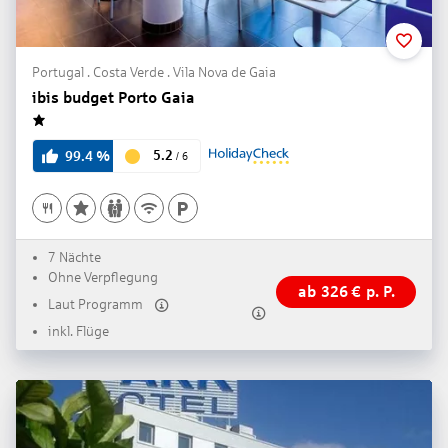
Portugal . Costa Verde . Vila Nova de Gaia
ibis budget Porto Gaia
1
5.2
99.4
%
/
6
7 Nächte
Ohne Verpflegung
ab
326
€
p. P.
Laut Programm
inkl. Flüge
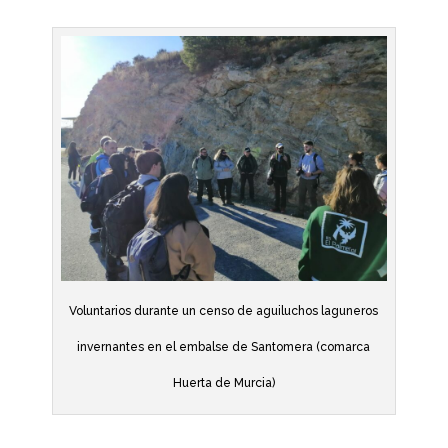
Voluntarios durante un censo de aguiluchos laguneros
invernantes en el embalse de Santomera (comarca
Huerta de Murcia)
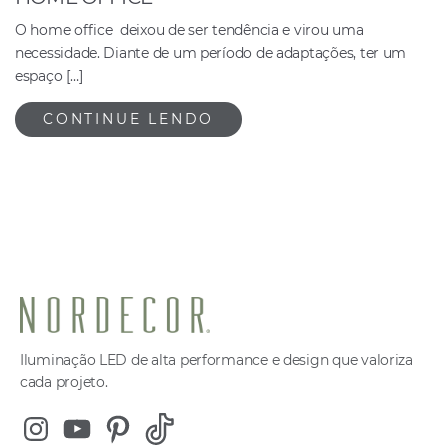
O home office deixou de ser tendência e virou uma
necessidade. Diante de um período de adaptações, ter um
espaço […]
CONTINUE LENDO
Iluminação LED de alta performance e design que valoriza
cada projeto.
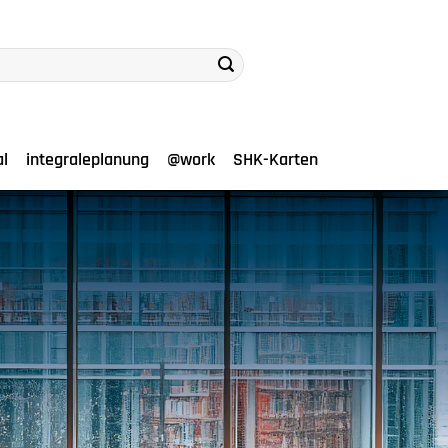
al
integraleplanung
@work
SHK-Karten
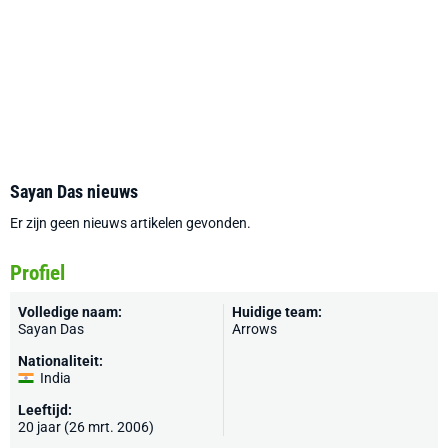
Sayan Das nieuws
Er zijn geen nieuws artikelen gevonden.
Profiel
Volledige naam:
Huidige team:
Sayan Das
Arrows
Nationaliteit:
India
Leeftijd:
20 jaar (26 mrt. 2006)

═══

• [AIM OF THE TASK]
Working from the line with "invernantes en el" to the last line of the material above, repeat each line exactly and leave out the pictures.

• [RESULT OF THIS TASK]
invernantes en el embalse de Santomera (comarca
Huerta de Murcia)
O home office deixou de ser tendência e virou uma
necessidade. Diante de um período de adaptações, ter um
espaço […]
CONTINUE LENDO
Iluminação LED de alta performance e design que valoriza
cada projeto.
al
integraleplanung
@work
SHK-Karten
Sayan Das nieuws
Er zijn geen nieuws artikelen gevonden.
Profiel
Volledige naam:
Huidige team:
Sayan Das
Arrows
Nationaliteit:
India
Leeftijd:
20 jaar (26 mrt. 2006)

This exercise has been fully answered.